Vietnam Shrugs Off the Loss of TPP
Because of its export-driven economy, Vietnam probably would have benefited from the Trans-Pacific Partnership trade treaty more than any other nation. Now that President Donald Trump has withdrawn the U.S. from the deal, Vietnam is turning to its Asian neighbors.
The end of the treaty “will push us to expand in other markets,” says Nguyen Duc Kien, deputy head of the National Assembly economic committee. “We have a lot of potential to increase exports” to markets in the Association of Southeast Asian Nations and to some “countries where we have bilateral trade agreements, such as Japan.”

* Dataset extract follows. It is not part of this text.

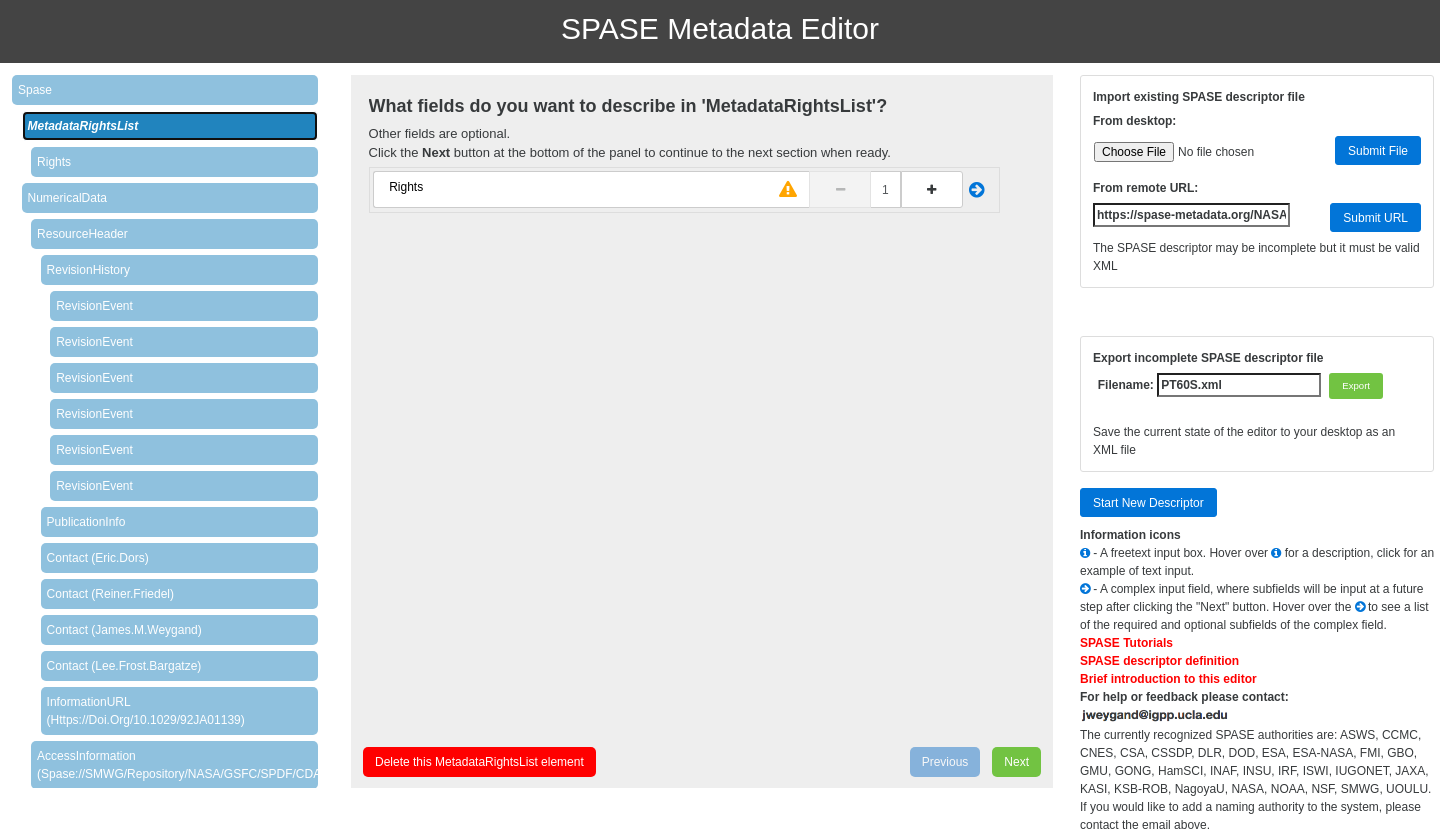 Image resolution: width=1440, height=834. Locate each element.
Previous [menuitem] (945, 762)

The U.S. is by far the largest customer for the apparel, electronics, furniture, and shoes that Vietnam makes and will probably remain so for some time. In five years, Vietnam doubled the value of its exports to the U.S., to $38.5 billion in 2016. The TPP would have dramatically lowered or eliminated the tariffs the U.S. imposes on Vietnamese goods.
Long before Trump withdrew from the treaty, the Vietnamese were cultivating other ties. “Vietnam is more active than other countries in forging trade deals, and that allows it to diversify its risk,” says Eugenia Victorino, an economist at Australia & New Zealand Banking Group in Singapore.
Vietnam has nine free-trade agreements (FTAs), including deals with India, South Korea, Australia, and New Zealand. Seven more are being negotiated. “We are not so concerned about TPP ending,” says Nguyen Van Tuan, deputy general secretary of the Vietnam Textile and Apparel Association. “We will look at ways to boost exports to the EU.”
Prime Minister Nguyen Xuan Phuc hopes to revive the TPP. If the trade pact continues to exist in some form, the government can use the agreement’s terms to modernize the economy, says Tran Viet Thai, deputy director general of the Diplomatic Academy of Vietnam in Hanoi, where the country’s foreign service officers are trained. “TPP is not only about market access. It is also a driving force for reform, from legal to labor to transparency and anticorruption,” he says. Australia is interested in resurrecting some version of the partnership with Vietnam and other Asian countries.
The more free-trade agreements that Vietnam signs, the less it will have to rely on China and its Regional Comprehensive Economic Partnership for the benefits of international commerce. “With the U.S. withdrawing from the TPP, there is a vacuum, and China wants to fill it,” Thai says. “But to lead, there has to be give-and-take, and at this moment, China doesn’t want to give,” he says, referring to China’s reluctance to open its markets. “No one wants to give when populism and anti-free-trade sentiments are on the rise.”
The bottom line: Vietnam has free-trade agreements to compensate for the lower tariffs with the U.S. that the TPP would have provided.